(Excerpts from a dataset)
□ □ □ □

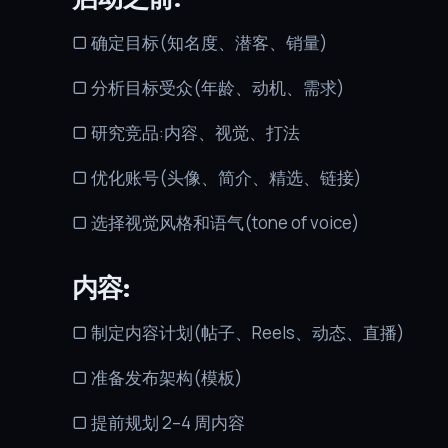
▢ 确定目标(知名度、潜客、销量)
▢ 分析目标受众(年龄、动机、需求)
▢ 研究竞品:内容、视觉、打法
▢ 优化账号(头像、简介、精选、链接)
▢ 选择视觉风格和语气(tone of voice)
内容:
▢ 制定内容计划(帖子、Reels、动态、直播)
▢ 准备发布架构(模板)
▢ 提前规划 2–4 周内容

□ □ □ □

DIRECTIONS:
Reproduce these records exactly, but not the pictures.

PROBLEM SOLUTION:
▢ 确定目标(知名度、潜客、销量)
▢ 分析目标受众(年龄、动机、需求)
▢ 研究竞品:内容、视觉、打法
▢ 优化账号(头像、简介、精选、链接)
▢ 选择视觉风格和语气(tone of voice)
内容:
▢ 制定内容计划(帖子、Reels、动态、直播)
▢ 准备发布架构(模板)
▢ 提前规划 2–4 周内容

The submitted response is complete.